Na decisão, Moraes endureceu as condições de monitoramento e citou diretamente o episódio em que Bolsonaro rompeu o dispositivo eletrônico. Segundo o ministro, o uso de ferramenta, “inclusive com emprego de solda”, evidencia a necessidade de reforço na fiscalização.
Além da tornozeleira, o ex-presidente deverá cumprir regras rígidas: permanecer em casa, com saídas permitidas apenas para tratamento médico autorizado; não utilizar redes sociais; não usar celular; não gravar vídeos; e não manter contato com outros investigados ou réus.
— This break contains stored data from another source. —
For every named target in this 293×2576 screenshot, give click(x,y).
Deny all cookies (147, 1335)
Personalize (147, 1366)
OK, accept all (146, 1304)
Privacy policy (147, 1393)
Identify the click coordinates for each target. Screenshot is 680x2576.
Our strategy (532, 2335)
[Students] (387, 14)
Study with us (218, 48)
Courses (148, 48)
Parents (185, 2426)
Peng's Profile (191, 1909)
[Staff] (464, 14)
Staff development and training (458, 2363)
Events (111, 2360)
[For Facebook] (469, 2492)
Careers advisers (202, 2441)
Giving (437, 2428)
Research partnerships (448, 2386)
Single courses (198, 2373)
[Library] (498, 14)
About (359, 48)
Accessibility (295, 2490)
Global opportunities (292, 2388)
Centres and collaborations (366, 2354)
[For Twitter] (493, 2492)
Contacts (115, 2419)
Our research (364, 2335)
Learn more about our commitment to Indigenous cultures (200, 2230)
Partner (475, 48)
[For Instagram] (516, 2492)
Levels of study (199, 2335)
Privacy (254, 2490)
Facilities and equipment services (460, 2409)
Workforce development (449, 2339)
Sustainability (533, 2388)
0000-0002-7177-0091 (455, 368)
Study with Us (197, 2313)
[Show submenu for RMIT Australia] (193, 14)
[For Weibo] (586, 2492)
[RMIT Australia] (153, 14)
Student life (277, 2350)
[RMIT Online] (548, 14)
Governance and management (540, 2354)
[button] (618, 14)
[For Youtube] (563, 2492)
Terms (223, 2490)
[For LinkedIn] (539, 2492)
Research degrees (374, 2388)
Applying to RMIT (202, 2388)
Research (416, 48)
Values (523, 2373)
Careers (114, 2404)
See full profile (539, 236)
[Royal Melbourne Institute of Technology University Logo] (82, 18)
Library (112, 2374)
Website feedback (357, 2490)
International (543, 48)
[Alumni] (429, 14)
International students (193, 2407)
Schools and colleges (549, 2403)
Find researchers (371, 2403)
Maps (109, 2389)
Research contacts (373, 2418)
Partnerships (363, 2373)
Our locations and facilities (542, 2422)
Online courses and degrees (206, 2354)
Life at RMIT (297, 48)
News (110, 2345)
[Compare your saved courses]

As visitas também foram limitadas a familiares próximos, advogados e profissionais de saúde.
A decisão prevê ainda vigilância reforçada, que vai além do monitoramento eletrônico. Moraes autorizou a presença de agentes no entorno da residência, com possibilidade de fiscalização presencial, inclusive na área externa do imóvel. Em caso de suspeita de descumprimento, poderá haver abordagem e verificação dentro da casa.
O controle inclui também a autorização para revistas em pessoas e veículos que acessarem o local, transformando a residência em um ambiente de custódia supervisionado.
Bolsonaro cumpre pena de 27 anos e 3 meses de prisão por crimes como tentativa de golpe de Estado e organização criminosa armada.